═════ Records for the task
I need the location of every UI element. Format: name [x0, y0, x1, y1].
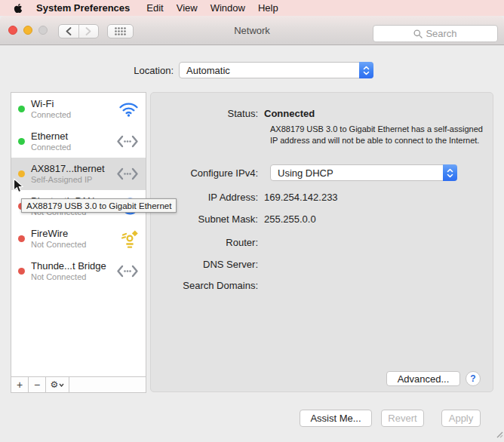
location-label: Location: [0, 65, 174, 76]
menu-item-help[interactable]: Help [258, 2, 278, 14]
service-name: AX8817...thernet [31, 164, 116, 175]
menu-bar: System Preferences Edit View Window Help [0, 0, 504, 16]
ethernet-icon [116, 265, 139, 278]
subnet-mask-value: 255.255.0.0 [264, 213, 316, 225]
search-input[interactable]: Search [373, 25, 498, 42]
firewire-icon [121, 229, 139, 249]
apple-menu-icon[interactable] [14, 2, 23, 14]
ethernet-icon [116, 135, 139, 148]
configure-ipv4-label: Configure IPv4: [151, 167, 264, 179]
status-dot-green [18, 138, 25, 145]
location-value: Automatic [186, 65, 230, 76]
ip-address-value: 169.254.142.233 [264, 192, 338, 203]
menu-item-window[interactable]: Window [211, 2, 245, 14]
menu-item-view[interactable]: View [177, 2, 198, 14]
status-label: Status: [151, 108, 264, 119]
revert-button-disabled: Revert [381, 410, 424, 427]
window-resize-grip[interactable] [496, 429, 503, 440]
service-row-wifi[interactable]: Wi-Fi Connected [11, 93, 146, 125]
status-dot-red [18, 235, 25, 242]
add-service-button[interactable]: + [11, 377, 29, 392]
gear-icon: ⚙ [51, 379, 59, 390]
mouse-cursor [13, 178, 24, 196]
status-dot-yellow [18, 170, 25, 177]
menu-app-name[interactable]: System Preferences [36, 2, 130, 14]
back-forward-control [58, 24, 99, 38]
ethernet-icon [116, 167, 139, 180]
zoom-button-disabled [38, 26, 48, 35]
wifi-icon [118, 102, 139, 117]
service-row-ax88179[interactable]: AX8817...thernet Self-Assigned IP [11, 158, 146, 190]
chevron-down-icon [59, 383, 64, 387]
service-row-firewire[interactable]: FireWire Not Connected [11, 223, 146, 255]
service-status: Not Connected [31, 272, 116, 282]
service-rows: Wi-Fi Connected Ethernet Connected [11, 93, 146, 376]
title-bar: Network Search [0, 16, 504, 45]
show-all-button[interactable] [107, 24, 134, 38]
apply-button-disabled: Apply [441, 410, 481, 427]
search-domains-label: Search Domains: [151, 280, 264, 291]
service-status: Connected [31, 143, 116, 152]
subnet-mask-label: Subnet Mask: [151, 213, 264, 225]
service-status: Self-Assigned IP [31, 175, 116, 185]
service-status: Not Connected [31, 240, 121, 250]
status-dot-red [18, 268, 25, 275]
service-name: FireWire [31, 229, 121, 240]
service-name: Wi-Fi [31, 99, 118, 110]
network-preferences-window: Network Search [0, 16, 504, 442]
status-description: AX88179 USB 3.0 to Gigabit Ethernet has … [270, 124, 487, 147]
help-button[interactable]: ? [466, 371, 481, 386]
dropdown-stepper-icon [443, 164, 457, 181]
tooltip: AX88179 USB 3.0 to Gigabit Ethernet [21, 198, 177, 213]
advanced-button[interactable]: Advanced... [386, 371, 460, 386]
back-button[interactable] [59, 25, 78, 38]
action-menu-button[interactable]: ⚙ [46, 377, 69, 392]
search-placeholder: Search [426, 28, 456, 39]
dropdown-stepper-icon [359, 62, 373, 78]
dns-server-label: DNS Server: [151, 259, 264, 270]
remove-service-button[interactable]: − [29, 377, 46, 392]
service-row-thunderbolt-bridge[interactable]: Thunde...t Bridge Not Connected [11, 255, 146, 287]
network-services-list: Wi-Fi Connected Ethernet Connected [11, 92, 146, 393]
connection-details-panel: Status: Connected AX88179 USB 3.0 to Gig… [150, 92, 493, 392]
router-label: Router: [151, 237, 264, 248]
configure-ipv4-dropdown[interactable]: Using DHCP [270, 164, 457, 181]
close-button[interactable] [8, 26, 17, 35]
service-name: Ethernet [31, 131, 116, 143]
location-dropdown[interactable]: Automatic [179, 62, 373, 78]
service-name: Thunde...t Bridge [31, 261, 116, 272]
traffic-lights [8, 26, 48, 35]
service-list-toolbar: + − ⚙ [11, 376, 146, 392]
search-icon [413, 29, 423, 38]
status-value: Connected [264, 108, 315, 119]
configure-ipv4-value: Using DHCP [278, 167, 333, 179]
menu-item-edit[interactable]: Edit [146, 2, 163, 14]
service-status: Connected [31, 110, 118, 120]
status-dot-green [18, 106, 25, 112]
forward-button-disabled [78, 25, 99, 38]
minimize-button[interactable] [23, 26, 32, 35]
service-row-ethernet[interactable]: Ethernet Connected [11, 125, 146, 158]
assist-me-button[interactable]: Assist Me... [300, 410, 372, 427]
grid-icon [115, 27, 126, 35]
══════════
What is expected ▸
The word "name" may appear in several lines of the data; copy every line where it does.

Solution for this exercise ▸
I need the location of every UI element. Format: name [x0, y0, x1, y1].
service-name: AX8817...thernet [31, 164, 116, 175]
menu-app-name[interactable]: System Preferences [36, 2, 130, 14]
service-name: FireWire [31, 229, 121, 240]
service-name: Wi-Fi [31, 99, 118, 110]
service-name: Ethernet [31, 131, 116, 143]
service-name: Thunde...t Bridge [31, 261, 116, 272]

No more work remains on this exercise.